Recently I was visiting with a good friend who told me he wished he had put $50,000 into EchoSign.  He told me he had this “extra” money for speculative investments.  This friend is a professional, certainly well paid, but with savings, after his home, vacations, schools, and whatnot, of likely a few hundred thousand dollars.  I told him that, nothwithstanding the eventual successful exit of EchoSign, that would have been a huge mistake.  It was simply too much of his savings, tied up for years in a nonliquid asset.  He shook his head.  “But I know you – you I should have invested in”.  That’s not enough, I tried to explain, why I didn’t take his money then, and wouldn’t take it now.

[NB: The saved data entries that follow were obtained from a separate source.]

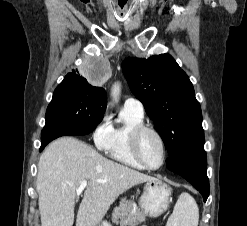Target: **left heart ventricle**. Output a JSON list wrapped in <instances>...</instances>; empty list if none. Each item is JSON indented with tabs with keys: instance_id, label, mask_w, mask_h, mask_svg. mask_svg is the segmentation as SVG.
<instances>
[{
	"instance_id": "b2bd125f",
	"label": "left heart ventricle",
	"mask_w": 247,
	"mask_h": 226,
	"mask_svg": "<svg viewBox=\"0 0 247 226\" xmlns=\"http://www.w3.org/2000/svg\"><path fill=\"white\" fill-rule=\"evenodd\" d=\"M139 152L150 166H156L162 159V148L158 138L151 132H145L139 139Z\"/></svg>"
}]
</instances>
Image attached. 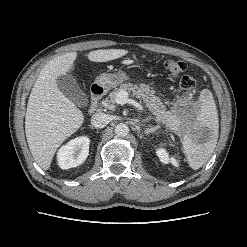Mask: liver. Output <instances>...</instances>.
<instances>
[{
    "mask_svg": "<svg viewBox=\"0 0 247 247\" xmlns=\"http://www.w3.org/2000/svg\"><path fill=\"white\" fill-rule=\"evenodd\" d=\"M124 49H102L88 53L92 62H107L125 56ZM77 52L50 60L40 71L29 96L25 133L29 149L44 170H48L58 147L83 124L84 115L58 88L56 79L74 69Z\"/></svg>",
    "mask_w": 247,
    "mask_h": 247,
    "instance_id": "1",
    "label": "liver"
}]
</instances>
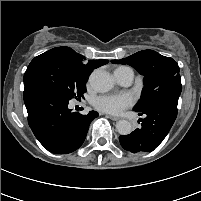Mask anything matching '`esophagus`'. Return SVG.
<instances>
[{
    "mask_svg": "<svg viewBox=\"0 0 201 201\" xmlns=\"http://www.w3.org/2000/svg\"><path fill=\"white\" fill-rule=\"evenodd\" d=\"M108 118H110L113 121H118L120 118L117 116H112V115H106Z\"/></svg>",
    "mask_w": 201,
    "mask_h": 201,
    "instance_id": "obj_1",
    "label": "esophagus"
}]
</instances>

The problem is most seed investors aren’t doing the math, and don’t have enough capital to invest, and aren’t doing the right number of investments the right way.

Here’s the basic math:

  • Assume $25,000 minimum per seed investment (start-ups shouldn’t take less)
  • You probably need to do 30 seed investments to get a diverse enough base.  This also means you need to have pretty decent deal flow (you probably don’t).  And this is low for a seed fund (30 investments), but about what a $200-$250m VC firm might do (25-30+ investments).  So if you pick well, it probably is diverse enough.
  • So you really need to put about $750,000 to work ($25,000 x 30) — assuming again you have decent deal flow.
  • Even if you have the $750,000 liquid cash, and the deal flow, you should only really invest a few percent of your net worth in seed investments unless you are a professional.  This is basic portfolio theory.
  • So if you need $750,000 to make a go of it, and that should only be say 2% of your net worth maximum (or less), you probably need at least $15,000,000 – $20,000,000 in investable assets to make money off seed investing with a reasonable risk profile.

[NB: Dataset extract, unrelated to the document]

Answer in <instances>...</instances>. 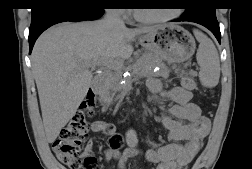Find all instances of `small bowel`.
Wrapping results in <instances>:
<instances>
[{"mask_svg": "<svg viewBox=\"0 0 252 169\" xmlns=\"http://www.w3.org/2000/svg\"><path fill=\"white\" fill-rule=\"evenodd\" d=\"M148 91L152 102L157 105L166 101L174 102L160 118L162 125L169 131L172 142L163 146L150 142L152 148L143 153L138 148L136 132L128 129L124 137L127 148L120 151L118 147H110L104 154L105 159L117 160L119 169H125L129 158L143 155L148 162L156 165V169H181L198 153L201 142L210 131V122L191 101L192 93L189 90L181 87L162 90L159 82L152 79L148 82ZM107 124L105 121H94L90 124V130L103 134ZM84 153L94 158L92 139L87 142Z\"/></svg>", "mask_w": 252, "mask_h": 169, "instance_id": "c3829d8e", "label": "small bowel"}]
</instances>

Of course, there are exceptions.  The dentists that founded Subway will point that out.  But even the exceptions are hard to see.  Everyone know someone they think are “great”.  You are probably right.  But odds are, their start-up will fail too.  So that’s just deal flow again, not a true exception.

Also, if Sequoia or someone is giving you the money for free to invest, that’s a no brainer 😉

But if you don’t have eight figures of liquid assets, and you don’t have the deal flow — you’ll probably end up a loser.